The invention recognises that unwanted e-mail messages are not generally 
restricted to a single user and that filtering rules developed in response to receipt of an 
unwanted e-mail message by one user may well be of use to another user who has yet 
to receive any of that unwanted e-mail. The invention also recognises that the value 
of allowing users to report the receipt of new unwanted e-mail messages not already 
trapped by the filters is that the positive identification of that mail as wanted by a user 
is very strongly indicative of the mail genuinely being a Spam mail that will be 
unwanted by all users. This contrasts with computer virus reporting or bug reporting 
by users where the updating of a central resource by a provider needs much more 
careful consideration before being performed as users may often be incorrect in their 
assessment of the nature of the problem.

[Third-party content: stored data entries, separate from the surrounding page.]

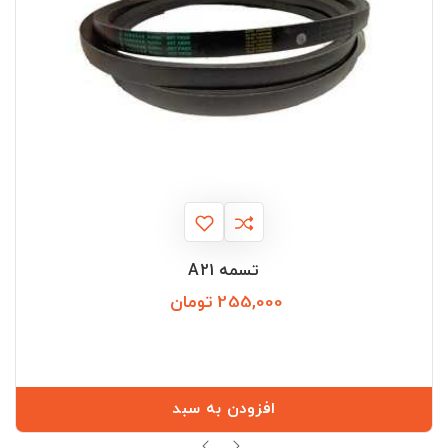
تسمه A21
255,000 تومان
قیمت
افزودن به سبد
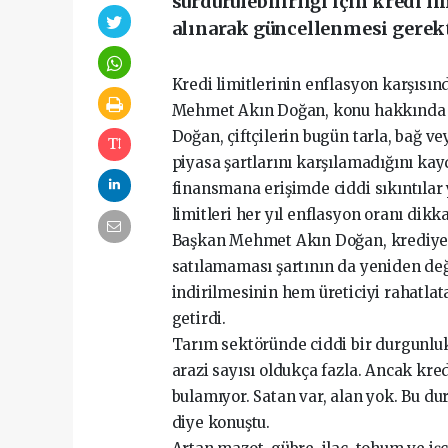
sürdürülebilirliği için kredi l
alınarak güncellenmesi gerekt
Kredi limitlerinin enflasyon karşısın
Mehmet Akın Doğan, konu hakkında 
Doğan, çiftçilerin bugün tarla, bağ v
piyasa şartlarını karşılamadığını ka
finansmana erişimde ciddi sıkıntılar y
limitleri her yıl enflasyon oranı dik
Başkan Mehmet Akın Doğan, krediye k
satılamaması şartının da yeniden değe
indirilmesinin hem üreticiyi rahatla
getirdi.
Tarım sektöründe ciddi bir durgunluk
arazi sayısı oldukça fazla. Ancak kred
bulamıyor. Satan var, alan yok. Bu du
diye konuştu.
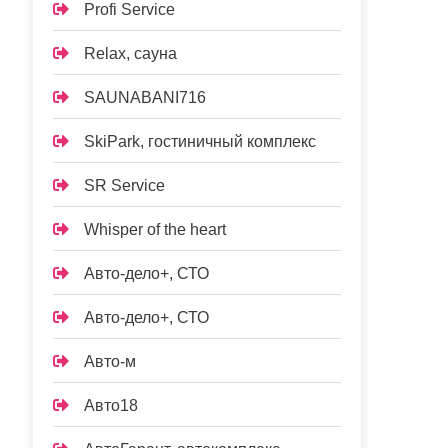
Profi Service
Relax, сауна
SAUNABANI716
SkiPark, гостиничный комплекс
SR Service
Whisper of the heart
Авто-дело+, СТО
Авто-дело+, СТО
Авто-м
Авто18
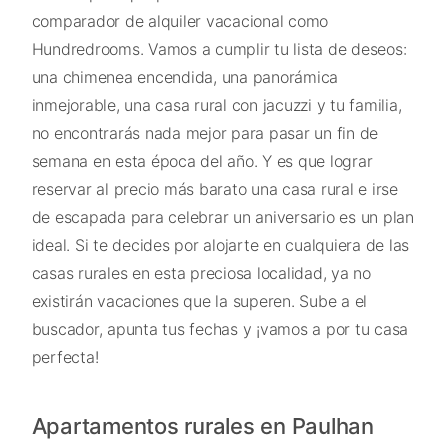
comparador de alquiler vacacional como
Hundredrooms. Vamos a cumplir tu lista de deseos:
una chimenea encendida, una panorámica
inmejorable, una casa rural con jacuzzi y tu familia,
no encontrarás nada mejor para pasar un fin de
semana en esta época del año. Y es que lograr
reservar al precio más barato una casa rural e irse
de escapada para celebrar un aniversario es un plan
ideal. Si te decides por alojarte en cualquiera de las
casas rurales en esta preciosa localidad, ya no
existirán vacaciones que la superen. Sube a el
buscador, apunta tus fechas y ¡vamos a por tu casa
perfecta!
Apartamentos rurales en Paulhan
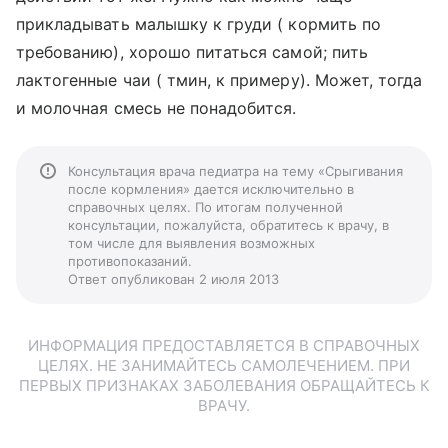
прикладывать малышку к груди ( кормить по
требованию), хорошо питаться самой; пить
лактогенные чаи ( тмин, к примеру). Может, тогда
и молочная смесь не понадобится.
Консультация врача педиатра на тему «Срыгивания
после кормления» дается исключительно в
справочных целях. По итогам полученной
консультации, пожалуйста, обратитесь к врачу, в
том числе для выявления возможных
противопоказаний.
Ответ опубликован 2 июля 2013
ИНФОРМАЦИЯ ПРЕДОСТАВЛЯЕТСЯ В СПРАВОЧНЫХ
ЦЕЛЯХ. НЕ ЗАНИМАЙТЕСЬ САМОЛЕЧЕНИЕМ. ПРИ
ПЕРВЫХ ПРИЗНАКАХ ЗАБОЛЕВАНИЯ ОБРАЩАЙТЕСЬ К
ВРАЧУ.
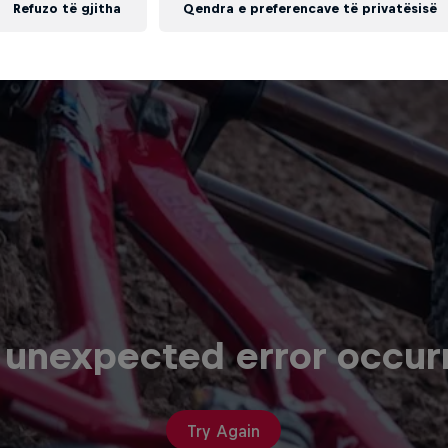
Refuzo të gjitha
Qendra e preferencave të privatësisë
 unexpected error occur
Try Again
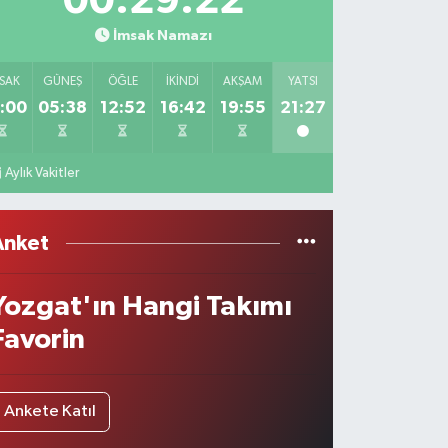
00:29:22
İmsak Namazı
SAK
GÜNEŞ
ÖĞLE
İKINDI
AKŞAM
YATSI
:00
05:38
12:52
16:42
19:55
21:27
Aylık Vakitler
Anket
Yozgat'ın Hangi Takımı
Favorin
Ankete Katıl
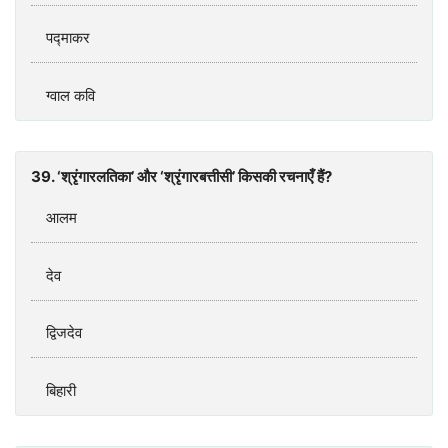
पद्माकर
ग्वाल कवि
39. ‘श्रृंगारलतिका’ और ‘श्रृंगारबत्तीसी’ किसकी रचनाएँ हैं?
आलम
देव
द्विजदेव
बिहारी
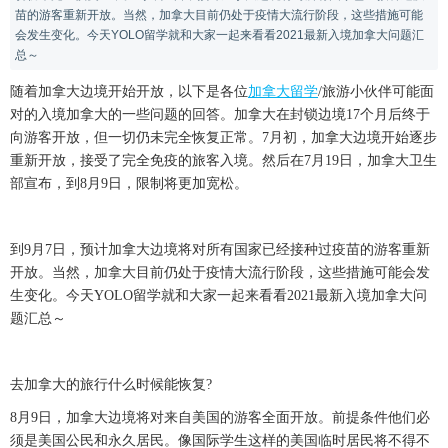
苗的游客重新开放。当然，加拿大目前仍处于疫情大流行阶段，这些措施可能
会发生变化。今天YOLO留学就和大家一起来看看2021最新入境加拿大问题汇
总～
随着加拿大边境开始开放，以下是各位
加拿大留学
/旅游小伙伴可能面
对的入境加拿大的一些问题的回答。加拿大在封锁边境17个月后终于
向游客开放，但一切仍未完全恢复正常。7月初，加拿大边境开始逐步
重新开放，接受了完全免疫的旅客入境。然后在7月19日，加拿大卫生
部宣布，到8月9日，限制将更加宽松。
到9月7日，预计加拿大边境将对所有国家已经接种过疫苗的游客重新
开放。当然，加拿大目前仍处于疫情大流行阶段，这些措施可能会发
生变化。今天YOLO留学就和大家一起来看看2021最新入境加拿大问
题汇总～
去加拿大的旅行什么时候能恢复?
8月9日，加拿大边境将对来自美国的游客全面开放。前提条件他们必
须是美国公民和永久居民。像国际学生这样的美国临时居民将不得不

Compared to this, whether or not an e-mail 
is an unwanted e-mail is a decision that is primarily made in the mind of the recipient 
and so a report of such an e-mail message to a provider of filtered data is substantially 
definitive in establishing that the filter data should be modified to prevent receipt of 
that unwanted e-mail message. This lends the mechanisms well suited to being 
substantially automated thereby giving a possibility of faster filter generation and anti- 
Spam protection. 

The tests applied by the filtering mechanisms of preferred embodiments use 
scoring algorithms to identify received e-mail messages as unwanted e-mail messages. 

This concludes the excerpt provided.